国立大学は東京大学などがその代表格ですが、国試対策を見据えたカリキュラムなどは編成されていないことが多く、学生に対しても放任主義の傾向があります。逆に私立大学は「国試合格率=大学の優秀さ」と格付けされるのではないかという意識が強く、多くの大学で国試の合格率を上げるための試みがなされています。公立大学は国立大学に比べると国試への意識が高い大学が多く、また定員が小規模な大学もあるので、結果として学生に目が行き届く傾向にあると推測されます。
医学部受験のプロはどこを見ているのか?
私が気になるのは、やはり出願者数と受験者数の差です。また、1学年の定員と比べて出願者数がどのぐらいいるのかも気になります。出願者と受験者の差が大きければ大きいほど、合格の見込みが少ない学生を卒業試験などで落として国試を受けさせていないということになります。また、1学年の定員に比べて出願者数が非常に多い場合は、6年生の中に留年者が相当数いるということにもなります。
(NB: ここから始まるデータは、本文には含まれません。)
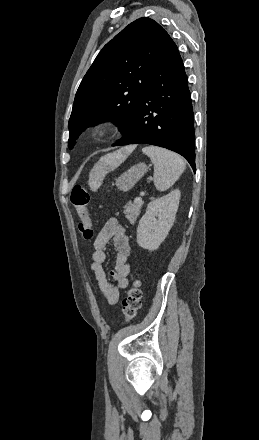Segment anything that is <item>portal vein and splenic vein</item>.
I'll list each match as a JSON object with an SVG mask.
<instances>
[{
  "label": "portal vein and splenic vein",
  "mask_w": 259,
  "mask_h": 440,
  "mask_svg": "<svg viewBox=\"0 0 259 440\" xmlns=\"http://www.w3.org/2000/svg\"><path fill=\"white\" fill-rule=\"evenodd\" d=\"M141 196H144V192H141V193H140V197L135 198V201H136V202H141V201H142Z\"/></svg>",
  "instance_id": "1"
}]
</instances>
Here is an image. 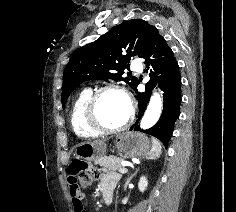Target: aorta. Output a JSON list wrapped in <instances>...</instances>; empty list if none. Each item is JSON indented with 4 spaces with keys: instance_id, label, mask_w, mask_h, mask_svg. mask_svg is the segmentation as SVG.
<instances>
[{
    "instance_id": "1",
    "label": "aorta",
    "mask_w": 236,
    "mask_h": 212,
    "mask_svg": "<svg viewBox=\"0 0 236 212\" xmlns=\"http://www.w3.org/2000/svg\"><path fill=\"white\" fill-rule=\"evenodd\" d=\"M162 113V100L159 94L154 93L150 99L146 112L141 120L142 129H148L154 126Z\"/></svg>"
}]
</instances>
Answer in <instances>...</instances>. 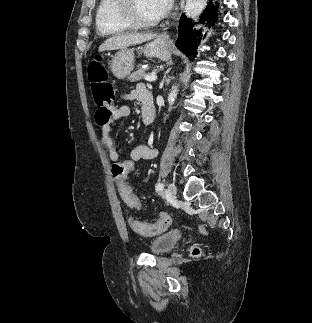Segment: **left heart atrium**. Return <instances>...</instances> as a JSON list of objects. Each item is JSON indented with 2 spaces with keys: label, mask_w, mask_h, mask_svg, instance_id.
I'll use <instances>...</instances> for the list:
<instances>
[{
  "label": "left heart atrium",
  "mask_w": 312,
  "mask_h": 323,
  "mask_svg": "<svg viewBox=\"0 0 312 323\" xmlns=\"http://www.w3.org/2000/svg\"><path fill=\"white\" fill-rule=\"evenodd\" d=\"M157 3L153 6L154 12H171L175 7V0H157Z\"/></svg>",
  "instance_id": "39dd6f15"
}]
</instances>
ただ、出願者数が少なければいいかというと、あまりにも定員に比べて少ない大学は低学年のうちから成績不良者を留年させている可能性が高いので、その点も注意して見る必要があります。
そういう視点から見ると、出願者数と受験者数がほぼ同じ数で、合格率があまり振わない大学を見ると「正直だなあ…」という感想を抱きます。何とか数字を良くしようと頑張っている大学がある一方で、飾らない数字を出している大学があるというのは、教育機関としての誠実さを感じます。